All images from here


  1. Thanks for the link. I participated and came out with only 24. Hard to believe since I drive a Jeep Grand Cherokee. However, as a stay at home Dad, I don't drive as much as I used to. I am pretty good at recycling and that is thanks to our neighbors who for years harassed us to take the time to separate trash from recycles.

  2. Good on ya, Julio! I don't have a ton of trash, and my house is so tiny (11.5' wide) that there's not enough room for a recycling bin. I like this because 10% is an easy goal over a year.

  3. I'm off to see my numbers! Something so important, I think. Thanks for posting this!

  4. Meg- You might want to consider including this on your WHAT I want for Christmas List!

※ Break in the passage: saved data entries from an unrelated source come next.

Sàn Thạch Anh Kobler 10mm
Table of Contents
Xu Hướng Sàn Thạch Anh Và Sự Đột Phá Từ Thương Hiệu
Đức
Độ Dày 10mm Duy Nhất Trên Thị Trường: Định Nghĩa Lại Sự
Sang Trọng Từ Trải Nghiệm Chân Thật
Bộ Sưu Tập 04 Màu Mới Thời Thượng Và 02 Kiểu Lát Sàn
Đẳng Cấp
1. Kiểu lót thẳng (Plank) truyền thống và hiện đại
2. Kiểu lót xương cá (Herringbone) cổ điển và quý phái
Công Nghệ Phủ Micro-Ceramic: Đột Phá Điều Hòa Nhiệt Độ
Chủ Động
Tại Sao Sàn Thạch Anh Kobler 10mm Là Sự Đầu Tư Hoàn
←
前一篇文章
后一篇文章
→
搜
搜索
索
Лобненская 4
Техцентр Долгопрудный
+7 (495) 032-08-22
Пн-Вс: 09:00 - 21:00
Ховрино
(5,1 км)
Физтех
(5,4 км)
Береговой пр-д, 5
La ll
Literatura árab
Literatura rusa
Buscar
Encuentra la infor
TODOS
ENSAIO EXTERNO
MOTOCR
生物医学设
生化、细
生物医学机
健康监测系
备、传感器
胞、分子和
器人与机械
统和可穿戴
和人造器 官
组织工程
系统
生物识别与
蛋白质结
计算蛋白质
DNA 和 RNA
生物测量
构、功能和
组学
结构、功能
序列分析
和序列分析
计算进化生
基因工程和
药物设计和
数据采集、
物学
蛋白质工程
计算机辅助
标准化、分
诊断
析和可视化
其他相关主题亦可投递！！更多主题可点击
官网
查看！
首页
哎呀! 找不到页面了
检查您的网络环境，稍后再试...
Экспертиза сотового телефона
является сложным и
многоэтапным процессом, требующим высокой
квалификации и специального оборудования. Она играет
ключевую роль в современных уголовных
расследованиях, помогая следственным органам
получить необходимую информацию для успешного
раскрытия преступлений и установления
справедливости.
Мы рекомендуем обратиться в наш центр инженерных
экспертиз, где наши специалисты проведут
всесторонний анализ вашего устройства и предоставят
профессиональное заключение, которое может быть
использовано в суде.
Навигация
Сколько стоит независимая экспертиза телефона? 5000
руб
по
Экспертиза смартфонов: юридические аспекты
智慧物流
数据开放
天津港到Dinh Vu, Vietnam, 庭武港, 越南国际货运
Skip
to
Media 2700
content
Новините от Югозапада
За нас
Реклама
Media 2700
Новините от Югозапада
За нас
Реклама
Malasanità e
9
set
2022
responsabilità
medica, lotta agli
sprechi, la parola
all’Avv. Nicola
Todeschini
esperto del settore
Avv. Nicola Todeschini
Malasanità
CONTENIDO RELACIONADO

  5. You are amazingly up-to-date!

    I only heard about this on Radio 4 this morning.....

  6. Thanks for posting! I scored a 40 which is pretty good, could do better! Unbelievable photos!

  7. You got me thinking and I've just posted a little picture that might interest.

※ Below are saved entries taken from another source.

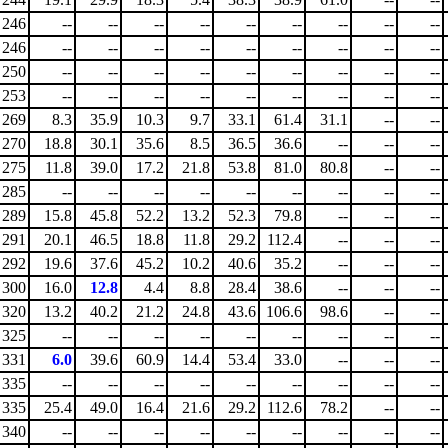
246
--
--
--
--
--
--
--
--
--
246
--
--
--
--
--
--
--
--
--
250
--
--
--
--
--
--
--
--
--
253
--
--
--
--
--
--
--
--
--
269
8.3
35.9
10.3
9.7
33.1
61.4
31.1
--
--
270
18.8
30.1
35.6
8.5
36.5
36.6
--
--
--
275
11.8
39.0
17.2
21.8
53.8
81.0
80.8
--
--
285
--
--
--
--
--
--
--
--
--
289
15.8
45.8
52.2
13.2
52.3
79.8
--
--
--
291
20.1
46.5
18.8
11.8
29.2
112.4
--
--
--
292
19.6
37.6
45.2
10.2
40.6
35.2
--
--
--
300
16.0
12.8
4.4
8.8
28.4
38.6
--
--
--
320
13.2
40.2
21.2
24.8
43.6
106.6
98.6
--
--
325
--
--
--
--
--
--
--
--
--
331
6.0
39.6
60.9
14.4
53.4
33.0
--
--
--
335
--
--
--
--
--
--
--
--
--
335
25.4
49.0
16.4
21.6
29.2
112.6
78.2
--
--
340
--
--
--
--
--
--
--
--
--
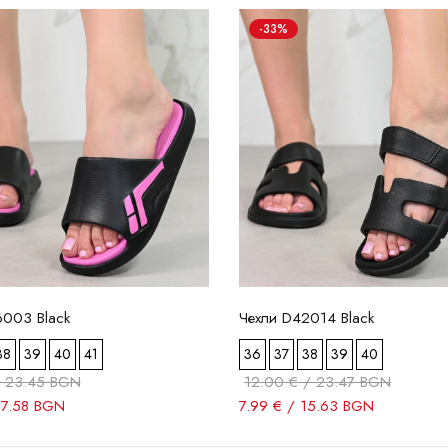
-33%
6003 Black
Чехли D42014 Black
38
39
40
41
36
37
38
39
40
/ 23.45 BGN
12.00 € / 23.47 BGN
17.58 BGN
7.99 € / 15.63 BGN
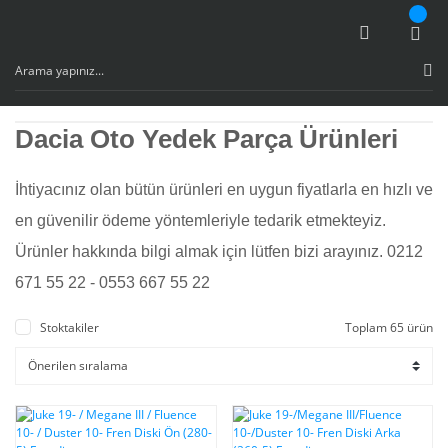
Dacia Oto Yedek Parça Ürünleri
İhtiyacınız olan bütün ürünleri en uygun fiyatlarla en hızlı ve
en güvenilir ödeme yöntemleriyle tedarik etmekteyiz.
Ürünler hakkında bilgi almak için lütfen bizi arayınız. 0212
671 55 22 - 0553 667 55 22
Stoktakiler
Toplam 65 ürün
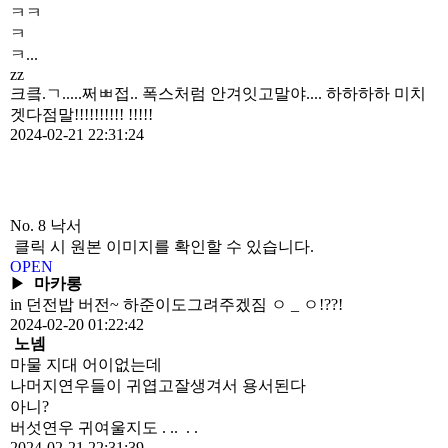
ㅋㅋ
ㅋ
ㅋ...
zz
크킄.ㄱ.....쩌ㅃ접.. 폭스처럼 안겨잇고말야.... 하하하하 미치
겟다점말!!!!!!!!!! !!!!!
2024-02-21 22:31:24
No. 8
낙서
클릭 시 원본 이미지를 확인할 수 있습니다.
OPEN
▶
마카롱
in 던전밥 버전~ 하준이도그려주겠짐 ㅇ _ ㅇ!??!
2024-02-20 01:22:42
노넴
마물 지대 어이없는데
나머지연우들이 귀엽고잘생겨서 용서된다
아니?
버섯연우 귀여울지도 . .. . .
2024-02-21 22:31:39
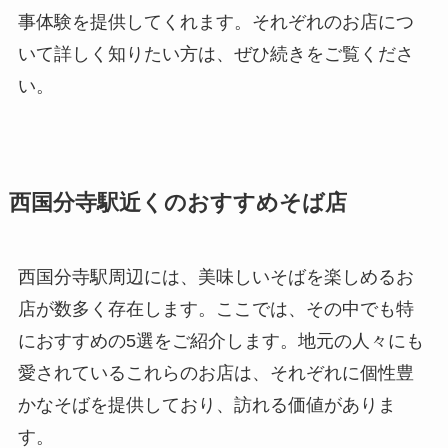
事体験を提供してくれます。それぞれのお店につ
いて詳しく知りたい方は、ぜひ続きをご覧くださ
い。
西国分寺駅近くのおすすめそば店
西国分寺駅周辺には、美味しいそばを楽しめるお
店が数多く存在します。ここでは、その中でも特
におすすめの5選をご紹介します。地元の人々にも
愛されているこれらのお店は、それぞれに個性豊
かなそばを提供しており、訪れる価値がありま
す。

  8. when i lived in san francisco, if you didn't recycle, friends stopped talking to you. here in san diego, they are trying to get into it, but i still run across people who give me a quizzical look when i ask where the recycle bin is. the downside is, and the citizens of britain will attest to this, the new light bulbs we're all supposed to use are terrible. we bought some for the christmas tree last year, and it made everything bluish.

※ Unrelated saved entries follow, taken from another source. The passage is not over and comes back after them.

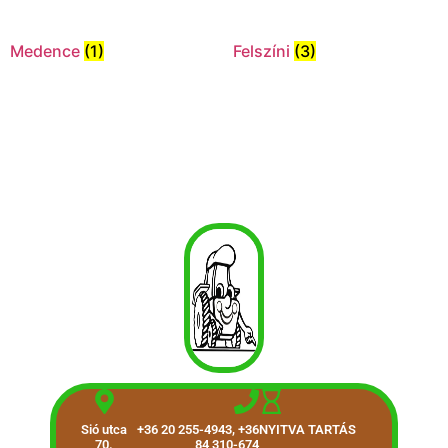
Medence
(1)
Felszíni
(3)
Sió utca
+36 20 255-4943, +36
NYITVA TARTÁS
70.
84 310-674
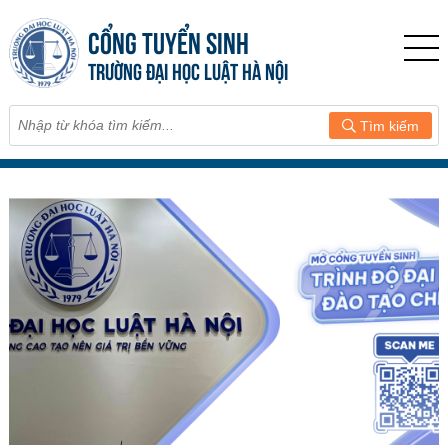
CỔNG TUYỂN SINH
TRƯỜNG ĐẠI HỌC LUẬT HÀ NỘI
Tìm kiếm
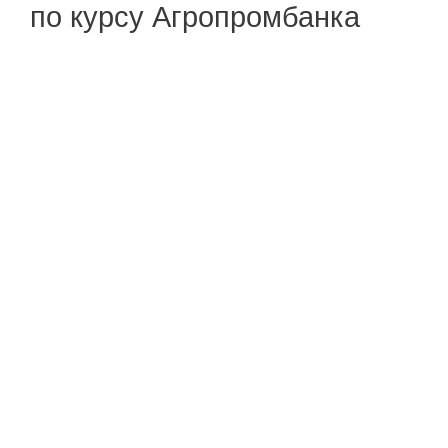
по курсу Агропромбанка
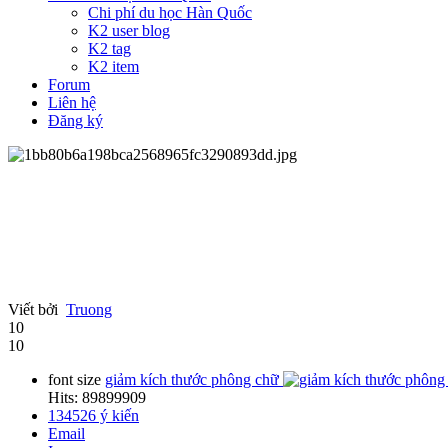
Chi phí du học Hàn Quốc
K2 user blog
K2 tag
K2 item
Forum
Liên hệ
Đăng ký
Viết bởi
Truong
10
10
font size
giảm kích thước phông chữ
Hits: 89899909
134526
ý kiến
Email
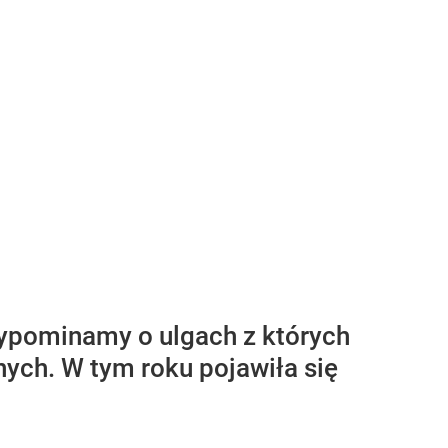
rzypominamy o ulgach z których
nych. W tym roku pojawiła się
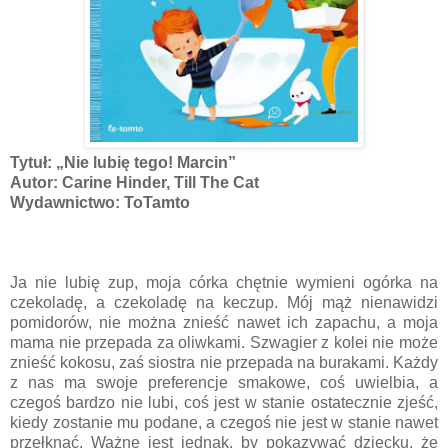
Tytuł: „Nie lubię tego! Marcin”
Autor: Carine Hinder, Till The Cat
Wydawnictwo: ToTamto
Ja nie lubię zup, moja córka chętnie wymieni ogórka na
czekoladę, a czekoladę na keczup. Mój mąż nienawidzi
pomidorów, nie można znieść nawet ich zapachu, a moja
mama nie przepada za oliwkami. Szwagier z kolei nie może
znieść kokosu, zaś siostra nie przepada na burakami. Każdy
z nas ma swoje preferencje smakowe, coś uwielbia, a
czegoś bardzo nie lubi, coś jest w stanie ostatecznie zjeść,
kiedy zostanie mu podane, a czegoś nie jest w stanie nawet
przełknąć. Ważne jest jednak, by pokazywać dziecku, że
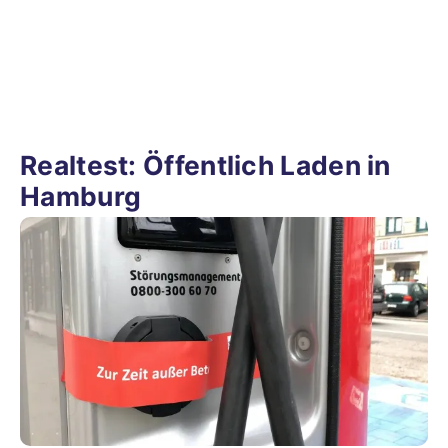
Realtest: Öffentlich Laden in
Hamburg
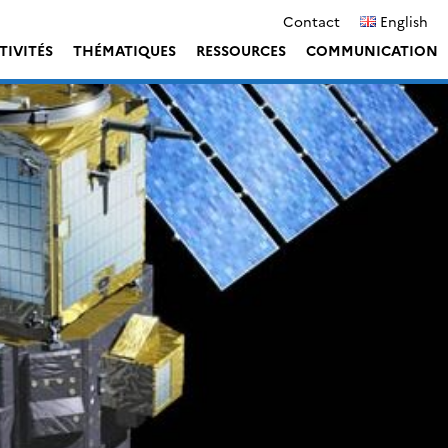
Contact
English
TIVITÉS
THÉMATIQUES
RESSOURCES
COMMUNICATION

  9. The Brits will all be blind by the next generation or at least looking like moles!

  10. To sponsor my early retirement=sanity, 14 years ago, I gave up my car! When I need a car, my husband and I coordinate our schedules. I can walk to the grocery, the hardware store and two bookstores. I compost, every day. In winter I freeze the stuff and put it in the ground as the weather allows. I have planted over 40 trees on our little less than 1/3 acre lot. I give my newspapers and mags to friends who don't subscribe and try to recycle at the source seeking goods with least amount of packaging. I gave up buying bottled water (make our own with Waterwise distiller) and I gave up drinking soda. We don't have curbside recycling. The next push is taking what is left to the Walmart recycle center. That one makes me gag.

  11. Oooooohhh, I thought I was doing pretty well until I took the test. 33. Problem is when you have to travel by plane and long distances in car required for work. and I'd rather just turn off my lights and fumble around in the dark than install fluorescent lights. It casts that sickly glow.

  12. i was searching for cute pictures.While i am doing that i came to see your blog man. It really looks great

  13. For our household of two, our total came to 30. The average for American households of two is 53. So that's pretty good. But the world average is 11. We're obviously way above that.

    Since we live in Charles Village, it's easy to walk just about everywhere. I rarely use the car. And my husband bikes to work every day (though I'm not happy about that -- I'm sure it's only a matter of time before the doorbell rings and I see a cop standing out there with a grim look on his face).

    Of course recycling is a no-brainer; the city does everything but come into your house to pack it up for you. The weekly Farmers Market is two blocks from our house -- local, local, local! And yes, we have the fluorescent bulbs, but they come at a high environmental cost -- you can't just chuck them in the trash, though you know millions of people are doing just that. They contain mercury, which is highly toxic and verboten in landfills. Yet most people who are trying to do the right thing by buying them don't know that. So we're trading one lousy habit for another. I've had a spent fluorescent bulb sitting on the kitchen counter for months because I'm waiting for the city's annual hazardous waste collection day to dispose of it.

  14. Mine came out to 17 tons for a single person. I guess that's not too bad.